This silcrete flake blank core, or core-on-flake, is from southwest Queensland. It was collected during a collaborative research project between archaeologists and Mithaka People to better understand the deep history of the Mithaka.
The artefact is on loan to Archaeology and Palaeoanthropology, University New England, catalogue name Brokehimarm Bottom No. 190.
See the annotations for technological details about this stone tool.
This flake blank is over 16 cm long and was struck by hard-hammer percussion from a very large core. Prior reduction scars cover the dorsal surface, indicating that the large core was itself heavily reduced before this flake was struck. No core of this size—or similarly-sized large flakes—were found near this artefact, indicating that it was struck at a stone quarry and taken away as part of the exported the toolkit. This quarrying strategy is widespread in Australia—large flake blanks were carried from the quarry and served as both sources for smaller flakes and as chopping or scraping tools.
The flake blank was reduced by striking flakes along one edge from a platform on the dorsal surface. These flakes removed iron staining on the dorsal surface of the flake blank. The iron staining is limited to one margin on the dorsal surface of the tool, and is absent from the ventral surface. It appears to be ochre pigment residue rather than iron staining from taphonomic processes.

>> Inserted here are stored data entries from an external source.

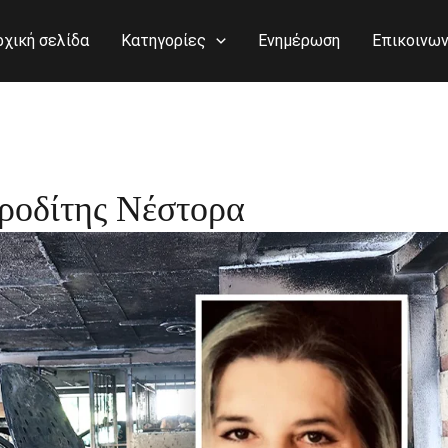
ρχική σελίδα
Κατηγορίες
Ενημέρωση
Επικοινων
ροδίτης Νέστορα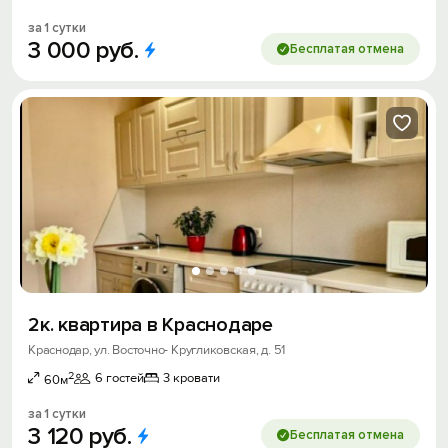
за 1 сутки
3
000
руб.
Бесплатая отмена
2к. квартира в Краснодаре
Краснодар, ул. Восточно- Кругликовская, д. 51
2
6 гостей
3 кровати
60м
за 1 сутки
3
120
руб.
Бесплатая отмена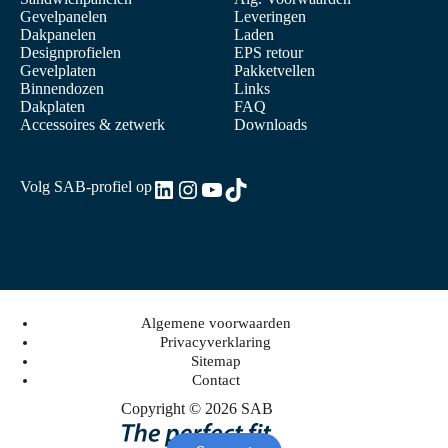
Gevelpanelen
Leveringen
Dakpanelen
Laden
Designprofielen
EPS retour
Gevelplaten
Pakketvellen
Binnendozen
Links
Dakplaten
FAQ
Accessoires & zetwerk
Downloads
LinkedIn
Instagram
YouTube
TikTok
Volg SAB-profiel op
Algemene voorwaarden
Privacyverklaring
Sitemap
Contact
Copyright © 2026 SAB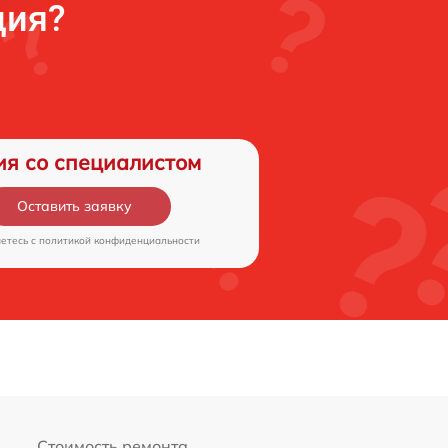
ция?
ия со специалистом
Оставить заявку
аетесь c
политикой конфиденциальности
Стоимость ремонта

Brokehimarm Cave is located near Moondah Lake at an elevation of around 80 metres. The site complex has a number of silcrete outcrops on the top of the low relief escarpment, but this artefact was found in an extensive scatter approximately 100 metres long and 20 metres wide immediately below the cave. The material looks very similar to the material in the outcrops above the cave site. There are a number of other features in the landscape nearby including a large stone arrangement, possible initiation circles, knapping floors, earth ovens, and potential gunyah (hut) remains.